Klosterman’s nostalgia and enthusiasm always illuminate rather than disguise. And with his crazy wit, rambling theories, and conversational tone he might as well be our own Samuel Johnson! His technique is genius: he suggests an indefensible premise (e.g., “Metal might not be sexist”), starts making you agree with him, then steps back to confess he’s full of shit. Only then does he unveil the real reasons why metal might not be sexist. Best of all, he comes up with all this stuff without having to resort to the clunky theorems of Griel Marcus or Theodor Adorno. I doubt that Griel Marcus could dig up a more resonant insight into the sociology of rock than this: “Part of the reason ’80s hard rock will never get respect — even kitschy respect — is because so many of the major players have retroactively tried to disassociate themselves from their peers”. Right on! Give Nikki Sixx a kick in his soft ass and start churning up some schlock-metal solidarity, Chuck!

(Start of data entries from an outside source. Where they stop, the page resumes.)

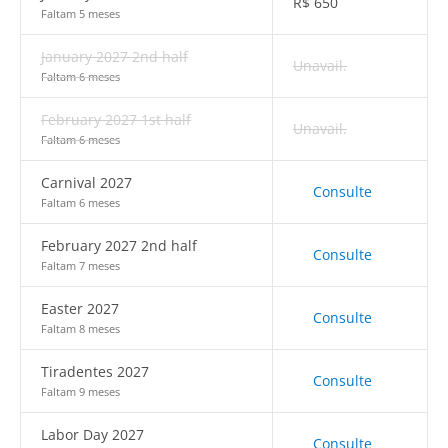
R$
650
Faltam 5 meses
January 2027 2nd half
Unavail.
Faltam 6 meses
February 2027 1st half
Unavail.
Faltam 6 meses
Carnival 2027
Consulte
Faltam 6 meses
February 2027 2nd half
Consulte
Faltam 7 meses
Easter 2027
Consulte
Faltam 8 meses
Tiradentes 2027
Consulte
Faltam 9 meses
Labor Day 2027
Consulte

Yep, it’s the one book on metal you need to read, and you can acquire some cool pub-argument starters, such as the beauty of being an “Ironic Contrarian Hipster” (“the Jedi Knight among trendy rock fans”), or the elegance of the “Jack Factor” (how much cash you’d need never to listen to a record again) in rating albums. Klosterman is the smart buddy who sits next to you in the nosebleed section of the stadium, wisecracking between songs, then jumping up and pumping the devil’s sign once Ozzy kicks in “Crazy Train”. A brilliant book, and an effective cure for the nasty nostalgia hangover you’ll acquire from reading the funny’n’flawed tomes of Gene Simmons and Mötley Crüe. Come on, feel the noise. Again.